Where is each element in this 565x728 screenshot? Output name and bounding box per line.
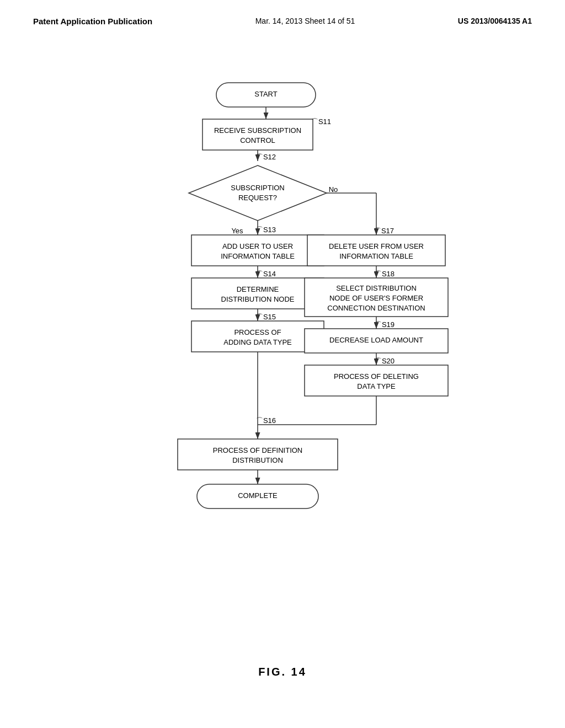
s16-label-1: PROCESS OF DEFINITION <box>213 446 303 454</box>
s20-ref: ⌒S20 <box>375 357 395 365</box>
s18-label-3: CONNECTION DESTINATION <box>327 304 425 312</box>
s18-ref: ⌒S18 <box>375 270 395 278</box>
s17-label-2: INFORMATION TABLE <box>339 252 413 260</box>
patent-number: US 2013/0064135 A1 <box>458 17 532 25</box>
s12-ref: ⌒S12 <box>256 153 276 161</box>
s19-label: DECREASE LOAD AMOUNT <box>329 336 423 344</box>
s15-label-1: PROCESS OF <box>234 328 281 336</box>
s15-ref: ⌒S15 <box>256 313 276 321</box>
s11-ref: ⌒S11 <box>311 117 331 126</box>
s12-node <box>189 165 327 221</box>
no-label: No <box>329 185 338 194</box>
sheet-info: Mar. 14, 2013 Sheet 14 of 51 <box>255 17 355 25</box>
s20-label-1: PROCESS OF DELETING <box>334 372 419 381</box>
start-label: START <box>254 90 277 98</box>
yes-label: Yes <box>231 227 243 235</box>
s16-ref: ⌒S16 <box>256 416 276 425</box>
s11-label-2: CONTROL <box>240 136 275 144</box>
s13-label-1: ADD USER TO USER <box>222 242 293 250</box>
flowchart-container: START RECEIVE SUBSCRIPTION CONTROL ⌒S11 … <box>89 72 476 636</box>
s14-ref: ⌒S14 <box>256 270 276 278</box>
s13-label-2: INFORMATION TABLE <box>221 252 295 260</box>
s12-label-2: REQUEST? <box>238 194 277 202</box>
complete-label: COMPLETE <box>238 491 278 500</box>
s17-label-1: DELETE USER FROM USER <box>329 242 424 250</box>
page-header: Patent Application Publication Mar. 14, … <box>0 0 565 26</box>
s18-label-1: SELECT DISTRIBUTION <box>336 284 417 292</box>
s19-ref: ⌒S19 <box>375 320 395 329</box>
s16-label-2: DISTRIBUTION <box>232 456 283 464</box>
s18-label-2: NODE OF USER'S FORMER <box>329 294 423 302</box>
s15-label-2: ADDING DATA TYPE <box>223 338 292 346</box>
s13-ref: ⌒S13 <box>256 226 276 234</box>
s17-ref: ⌒S17 <box>374 227 394 235</box>
s12-label-1: SUBSCRIPTION <box>231 184 285 192</box>
s14-label-2: DISTRIBUTION NODE <box>221 295 295 303</box>
publication-label: Patent Application Publication <box>33 17 152 26</box>
page: Patent Application Publication Mar. 14, … <box>0 0 565 728</box>
flowchart-svg: START RECEIVE SUBSCRIPTION CONTROL ⌒S11 … <box>89 72 465 634</box>
s20-label-2: DATA TYPE <box>357 382 396 390</box>
s11-label-1: RECEIVE SUBSCRIPTION <box>214 126 301 135</box>
s14-label-1: DETERMINE <box>237 285 279 293</box>
figure-caption: FIG. 14 <box>258 666 307 678</box>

» **Exercise prompt**: Give the data above back unchanged, except for the pictures.

» **Reply to the exercise**:
Where is each element in this 565x728 screenshot? Output name and bounding box per line.
s16-label-1: PROCESS OF DEFINITION <box>213 446 303 454</box>
s20-ref: ⌒S20 <box>375 357 395 365</box>
s18-label-3: CONNECTION DESTINATION <box>327 304 425 312</box>
s18-ref: ⌒S18 <box>375 270 395 278</box>
s17-label-2: INFORMATION TABLE <box>339 252 413 260</box>
patent-number: US 2013/0064135 A1 <box>458 17 532 25</box>
s12-ref: ⌒S12 <box>256 153 276 161</box>
s19-label: DECREASE LOAD AMOUNT <box>329 336 423 344</box>
s15-label-1: PROCESS OF <box>234 328 281 336</box>
s15-ref: ⌒S15 <box>256 313 276 321</box>
s11-ref: ⌒S11 <box>311 117 331 126</box>
s12-node <box>189 165 327 221</box>
no-label: No <box>329 185 338 194</box>
sheet-info: Mar. 14, 2013 Sheet 14 of 51 <box>255 17 355 25</box>
s20-label-1: PROCESS OF DELETING <box>334 372 419 381</box>
start-label: START <box>254 90 277 98</box>
yes-label: Yes <box>231 227 243 235</box>
s16-ref: ⌒S16 <box>256 416 276 425</box>
s11-label-2: CONTROL <box>240 136 275 144</box>
s13-label-1: ADD USER TO USER <box>222 242 293 250</box>
flowchart-container: START RECEIVE SUBSCRIPTION CONTROL ⌒S11 … <box>89 72 476 636</box>
s14-ref: ⌒S14 <box>256 270 276 278</box>
s13-label-2: INFORMATION TABLE <box>221 252 295 260</box>
s12-label-2: REQUEST? <box>238 194 277 202</box>
complete-label: COMPLETE <box>238 491 278 500</box>
s17-label-1: DELETE USER FROM USER <box>329 242 424 250</box>
page-header: Patent Application Publication Mar. 14, … <box>0 0 565 26</box>
s18-label-1: SELECT DISTRIBUTION <box>336 284 417 292</box>
s19-ref: ⌒S19 <box>375 320 395 329</box>
s16-label-2: DISTRIBUTION <box>232 456 283 464</box>
s18-label-2: NODE OF USER'S FORMER <box>329 294 423 302</box>
s15-label-2: ADDING DATA TYPE <box>223 338 292 346</box>
s13-ref: ⌒S13 <box>256 226 276 234</box>
s17-ref: ⌒S17 <box>374 227 394 235</box>
s12-label-1: SUBSCRIPTION <box>231 184 285 192</box>
s14-label-2: DISTRIBUTION NODE <box>221 295 295 303</box>
publication-label: Patent Application Publication <box>33 17 152 26</box>
page: Patent Application Publication Mar. 14, … <box>0 0 565 728</box>
flowchart-svg: START RECEIVE SUBSCRIPTION CONTROL ⌒S11 … <box>89 72 465 634</box>
s20-label-2: DATA TYPE <box>357 382 396 390</box>
s11-label-1: RECEIVE SUBSCRIPTION <box>214 126 301 135</box>
s14-label-1: DETERMINE <box>237 285 279 293</box>
figure-caption: FIG. 14 <box>258 666 307 678</box>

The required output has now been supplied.